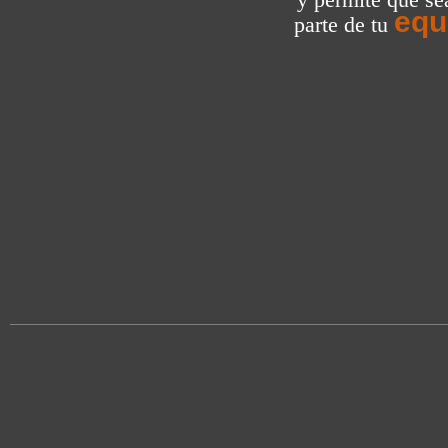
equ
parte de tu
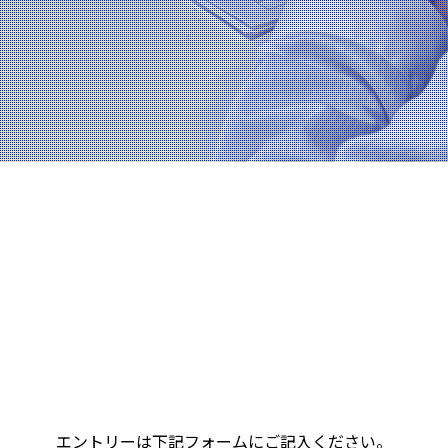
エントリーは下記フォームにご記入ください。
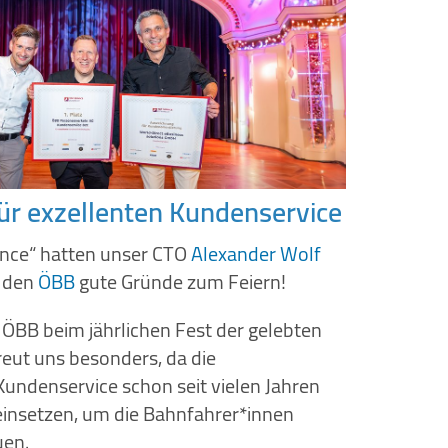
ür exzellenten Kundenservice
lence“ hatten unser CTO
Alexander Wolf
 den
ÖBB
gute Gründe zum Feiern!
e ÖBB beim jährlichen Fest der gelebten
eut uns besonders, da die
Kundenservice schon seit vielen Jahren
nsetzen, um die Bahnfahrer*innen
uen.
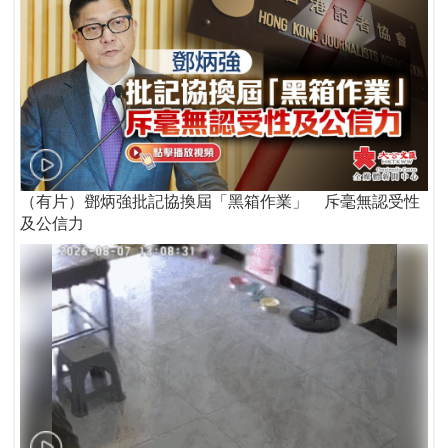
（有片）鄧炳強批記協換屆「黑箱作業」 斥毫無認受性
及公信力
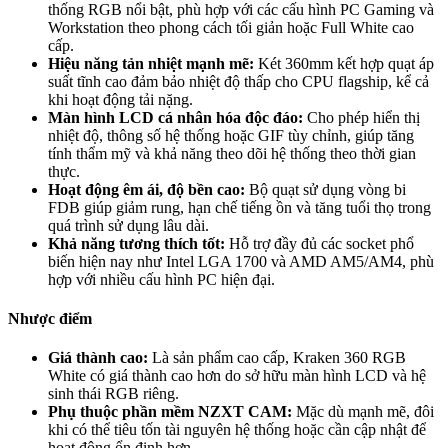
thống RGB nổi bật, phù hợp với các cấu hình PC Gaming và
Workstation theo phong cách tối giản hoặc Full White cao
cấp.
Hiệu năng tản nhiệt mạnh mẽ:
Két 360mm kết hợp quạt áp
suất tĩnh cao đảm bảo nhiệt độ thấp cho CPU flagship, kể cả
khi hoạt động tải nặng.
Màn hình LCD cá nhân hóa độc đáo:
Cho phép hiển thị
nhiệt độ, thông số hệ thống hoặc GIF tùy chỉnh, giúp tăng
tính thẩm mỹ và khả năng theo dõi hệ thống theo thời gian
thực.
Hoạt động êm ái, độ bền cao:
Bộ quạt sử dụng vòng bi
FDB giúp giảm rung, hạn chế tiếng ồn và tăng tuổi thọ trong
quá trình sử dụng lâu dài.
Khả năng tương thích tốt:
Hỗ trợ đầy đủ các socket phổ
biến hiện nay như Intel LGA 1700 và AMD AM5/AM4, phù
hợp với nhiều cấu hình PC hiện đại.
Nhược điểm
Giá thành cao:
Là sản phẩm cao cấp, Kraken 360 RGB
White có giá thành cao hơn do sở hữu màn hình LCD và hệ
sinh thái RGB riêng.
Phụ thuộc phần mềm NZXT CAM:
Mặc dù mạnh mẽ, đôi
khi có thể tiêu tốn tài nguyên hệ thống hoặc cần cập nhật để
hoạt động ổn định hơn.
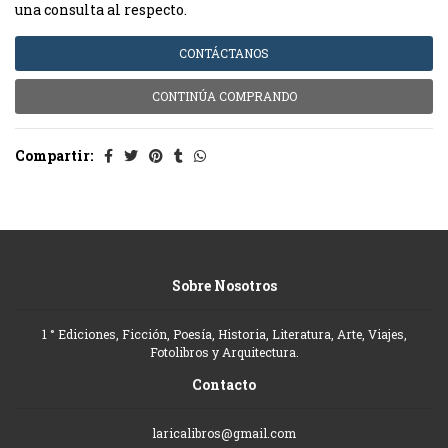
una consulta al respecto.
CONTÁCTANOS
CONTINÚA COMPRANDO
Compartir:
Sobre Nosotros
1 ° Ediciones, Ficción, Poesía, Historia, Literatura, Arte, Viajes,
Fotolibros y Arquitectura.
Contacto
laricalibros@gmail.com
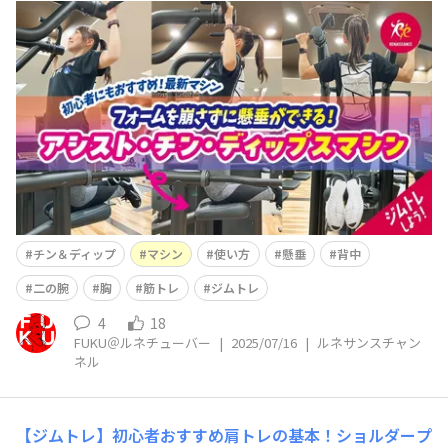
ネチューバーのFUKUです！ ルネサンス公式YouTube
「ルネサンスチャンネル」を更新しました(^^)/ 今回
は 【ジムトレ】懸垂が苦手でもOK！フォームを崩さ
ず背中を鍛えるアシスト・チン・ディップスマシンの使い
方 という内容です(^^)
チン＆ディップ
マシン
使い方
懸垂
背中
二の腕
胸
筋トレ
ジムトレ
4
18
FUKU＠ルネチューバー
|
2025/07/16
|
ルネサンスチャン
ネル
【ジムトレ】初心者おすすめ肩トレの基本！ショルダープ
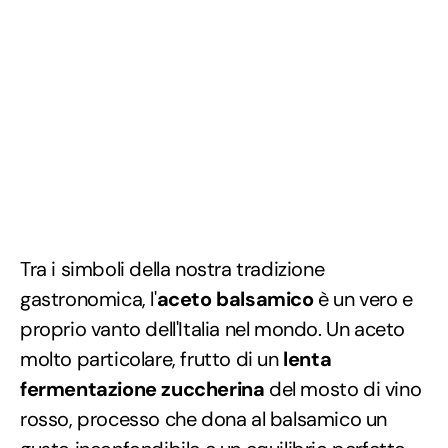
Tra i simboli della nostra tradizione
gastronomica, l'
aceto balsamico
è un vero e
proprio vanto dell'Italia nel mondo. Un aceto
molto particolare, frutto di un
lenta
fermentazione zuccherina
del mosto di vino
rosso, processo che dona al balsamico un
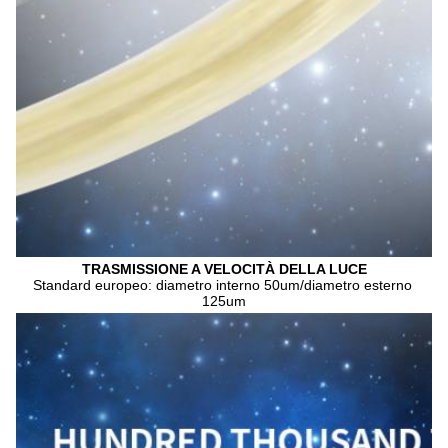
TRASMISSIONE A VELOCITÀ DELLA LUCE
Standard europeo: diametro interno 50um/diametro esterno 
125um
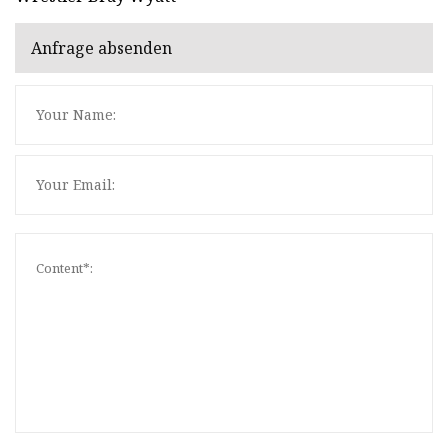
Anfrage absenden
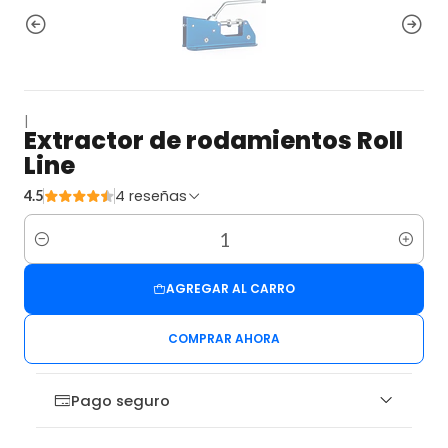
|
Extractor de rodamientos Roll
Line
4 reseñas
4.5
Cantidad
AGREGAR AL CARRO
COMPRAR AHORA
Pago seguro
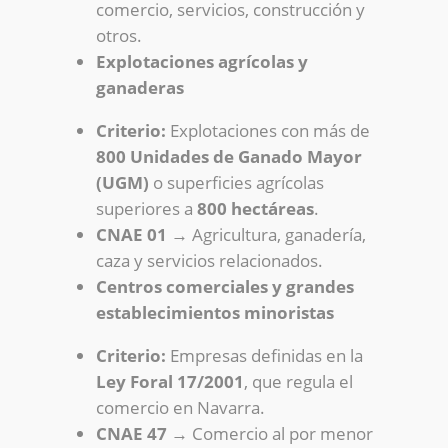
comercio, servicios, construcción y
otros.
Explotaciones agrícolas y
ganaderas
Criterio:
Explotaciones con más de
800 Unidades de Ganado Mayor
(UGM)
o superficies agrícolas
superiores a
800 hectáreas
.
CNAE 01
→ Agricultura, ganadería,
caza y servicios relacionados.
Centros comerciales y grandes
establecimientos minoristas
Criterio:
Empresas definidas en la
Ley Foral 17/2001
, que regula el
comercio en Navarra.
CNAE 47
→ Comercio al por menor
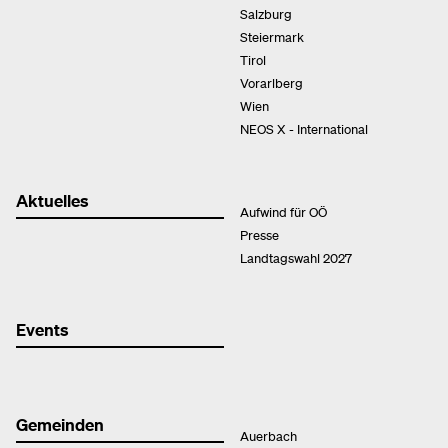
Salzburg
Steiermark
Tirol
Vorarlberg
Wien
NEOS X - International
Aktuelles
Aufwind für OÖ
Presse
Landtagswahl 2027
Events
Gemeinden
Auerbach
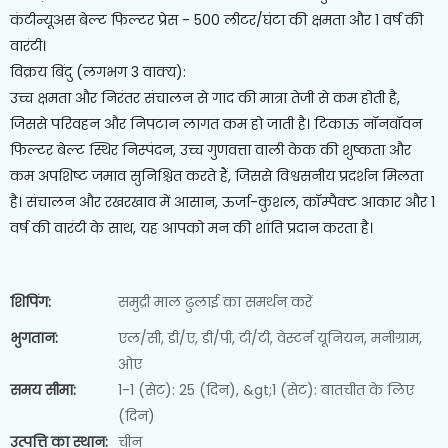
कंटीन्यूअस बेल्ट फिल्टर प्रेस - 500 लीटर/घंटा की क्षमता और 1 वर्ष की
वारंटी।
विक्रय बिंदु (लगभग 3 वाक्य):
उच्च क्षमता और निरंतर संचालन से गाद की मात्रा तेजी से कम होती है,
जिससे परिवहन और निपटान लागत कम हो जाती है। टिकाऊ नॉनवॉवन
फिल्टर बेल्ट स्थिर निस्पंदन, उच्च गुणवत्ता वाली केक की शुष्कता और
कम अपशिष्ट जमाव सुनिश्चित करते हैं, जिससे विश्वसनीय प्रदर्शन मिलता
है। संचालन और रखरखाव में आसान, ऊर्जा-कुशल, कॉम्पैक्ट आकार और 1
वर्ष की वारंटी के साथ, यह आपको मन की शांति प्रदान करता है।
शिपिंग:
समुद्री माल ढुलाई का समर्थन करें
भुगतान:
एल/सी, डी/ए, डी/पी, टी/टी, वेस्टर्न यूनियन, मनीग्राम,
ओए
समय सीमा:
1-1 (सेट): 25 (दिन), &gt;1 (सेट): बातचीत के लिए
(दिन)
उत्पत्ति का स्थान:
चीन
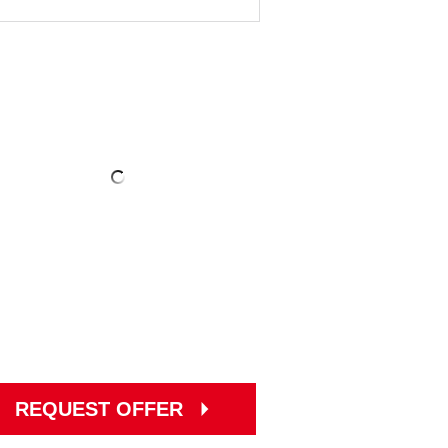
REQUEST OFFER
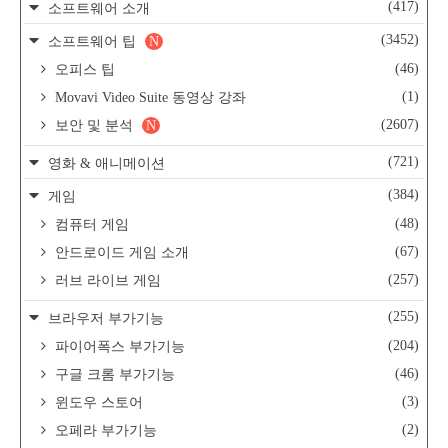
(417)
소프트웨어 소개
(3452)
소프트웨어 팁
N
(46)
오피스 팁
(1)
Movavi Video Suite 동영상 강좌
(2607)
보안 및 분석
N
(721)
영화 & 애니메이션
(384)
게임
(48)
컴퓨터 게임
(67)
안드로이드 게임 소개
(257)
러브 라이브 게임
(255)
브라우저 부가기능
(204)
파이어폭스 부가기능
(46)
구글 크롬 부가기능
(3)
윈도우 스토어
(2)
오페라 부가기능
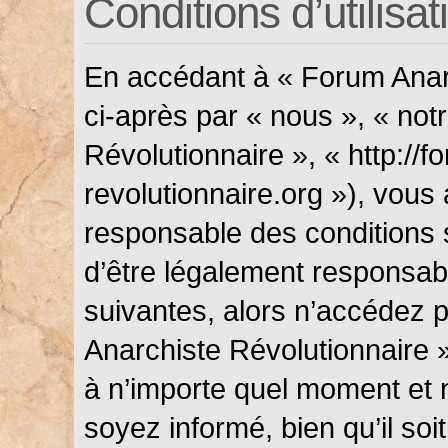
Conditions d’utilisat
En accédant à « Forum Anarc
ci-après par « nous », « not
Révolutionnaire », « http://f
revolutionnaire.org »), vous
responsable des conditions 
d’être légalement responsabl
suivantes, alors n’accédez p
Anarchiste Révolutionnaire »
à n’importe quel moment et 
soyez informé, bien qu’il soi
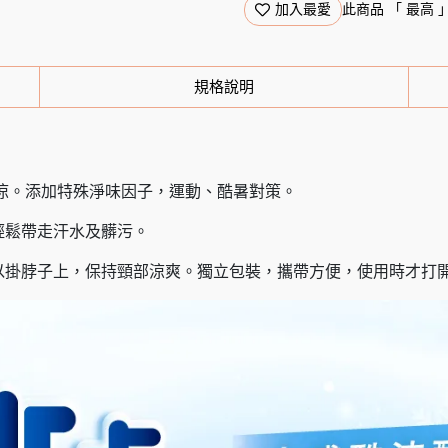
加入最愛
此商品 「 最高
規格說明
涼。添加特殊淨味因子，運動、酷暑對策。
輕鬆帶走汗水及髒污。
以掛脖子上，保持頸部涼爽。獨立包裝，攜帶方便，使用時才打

□ □ □

**What needs to be done:**
Output exactly one stretch of the listing: from the line containing "FDB giúp giảm" through the line containing "khi có thể tiêu", both end lines included.

**Finished exercise:**
FDB giúp giảm rung, hạn chế tiếng ồn và tăng tuổi thọ trong
quá trình sử dụng lâu dài.
Khả năng tương thích tốt:
Hỗ trợ đầy đủ các socket phổ
biến hiện nay như Intel LGA 1700 và AMD AM5/AM4, phù
hợp với nhiều cấu hình PC hiện đại.
Nhược điểm
Giá thành cao:
Là sản phẩm cao cấp, Kraken 360 RGB
White có giá thành cao hơn do sở hữu màn hình LCD và hệ
sinh thái RGB riêng.
Phụ thuộc phần mềm NZXT CAM:
Mặc dù mạnh mẽ, đôi
khi có thể tiêu tốn tài nguyên hệ thống hoặc cần cập nhật để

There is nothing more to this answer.